## [Records provided]
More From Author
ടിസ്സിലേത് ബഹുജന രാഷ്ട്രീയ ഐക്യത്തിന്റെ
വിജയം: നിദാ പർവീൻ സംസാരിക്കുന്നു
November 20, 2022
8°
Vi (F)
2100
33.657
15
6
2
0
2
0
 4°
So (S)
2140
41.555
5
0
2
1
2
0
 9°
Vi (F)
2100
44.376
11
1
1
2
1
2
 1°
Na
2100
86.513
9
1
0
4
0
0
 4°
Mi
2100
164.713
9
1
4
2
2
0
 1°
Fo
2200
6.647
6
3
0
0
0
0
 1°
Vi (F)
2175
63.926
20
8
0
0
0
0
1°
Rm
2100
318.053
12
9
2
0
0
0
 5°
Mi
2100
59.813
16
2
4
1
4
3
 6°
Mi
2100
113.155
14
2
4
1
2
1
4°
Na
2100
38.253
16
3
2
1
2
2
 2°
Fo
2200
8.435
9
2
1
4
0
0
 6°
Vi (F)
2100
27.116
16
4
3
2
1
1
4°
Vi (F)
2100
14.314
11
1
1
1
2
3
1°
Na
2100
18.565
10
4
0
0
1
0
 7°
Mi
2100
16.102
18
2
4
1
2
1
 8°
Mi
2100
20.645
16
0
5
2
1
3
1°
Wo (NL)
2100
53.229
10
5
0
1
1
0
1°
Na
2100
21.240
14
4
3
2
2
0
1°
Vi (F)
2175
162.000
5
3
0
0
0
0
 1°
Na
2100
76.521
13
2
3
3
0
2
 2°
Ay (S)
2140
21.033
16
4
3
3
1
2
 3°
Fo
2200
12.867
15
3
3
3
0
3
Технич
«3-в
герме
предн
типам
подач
---
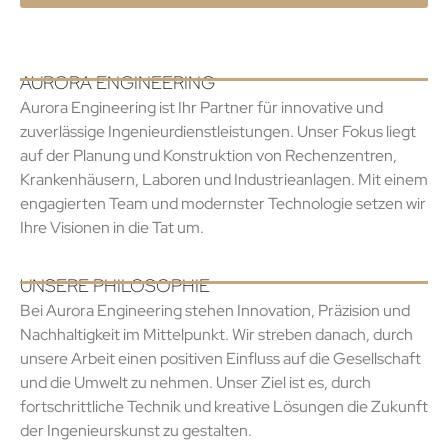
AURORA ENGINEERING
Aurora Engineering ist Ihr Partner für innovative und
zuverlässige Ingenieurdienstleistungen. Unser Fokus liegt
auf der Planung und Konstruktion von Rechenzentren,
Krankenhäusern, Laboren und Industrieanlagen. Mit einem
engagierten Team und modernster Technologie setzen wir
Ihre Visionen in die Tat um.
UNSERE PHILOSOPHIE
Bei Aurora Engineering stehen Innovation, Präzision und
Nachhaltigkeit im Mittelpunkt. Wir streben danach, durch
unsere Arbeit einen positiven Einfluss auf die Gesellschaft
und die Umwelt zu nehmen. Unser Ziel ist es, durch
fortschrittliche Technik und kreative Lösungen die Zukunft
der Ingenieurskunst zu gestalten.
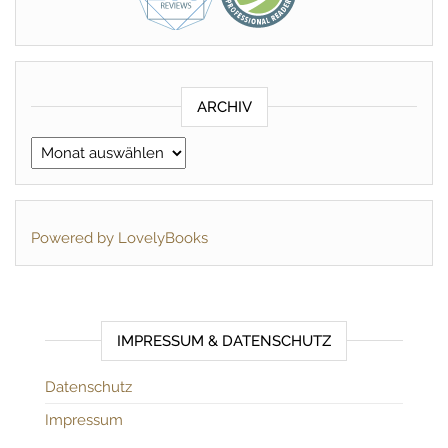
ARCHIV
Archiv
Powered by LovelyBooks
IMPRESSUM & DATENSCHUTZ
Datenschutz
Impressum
---
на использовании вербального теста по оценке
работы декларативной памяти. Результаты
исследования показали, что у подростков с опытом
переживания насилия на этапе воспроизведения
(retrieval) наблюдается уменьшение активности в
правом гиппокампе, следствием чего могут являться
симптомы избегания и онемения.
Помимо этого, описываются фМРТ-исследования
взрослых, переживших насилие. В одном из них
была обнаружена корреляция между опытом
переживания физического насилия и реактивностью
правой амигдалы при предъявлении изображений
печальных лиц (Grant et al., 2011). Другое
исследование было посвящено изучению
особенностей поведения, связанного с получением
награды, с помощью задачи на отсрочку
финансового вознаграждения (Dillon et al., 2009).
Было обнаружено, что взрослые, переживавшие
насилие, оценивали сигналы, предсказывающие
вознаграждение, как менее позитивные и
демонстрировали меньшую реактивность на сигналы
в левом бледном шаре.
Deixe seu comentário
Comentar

## [Task description]
Which lines contain "durch"? Copy each of them from the listing.

## [Your response]
Nachhaltigkeit im Mittelpunkt. Wir streben danach, durch
und die Umwelt zu nehmen. Unser Ziel ist es, durch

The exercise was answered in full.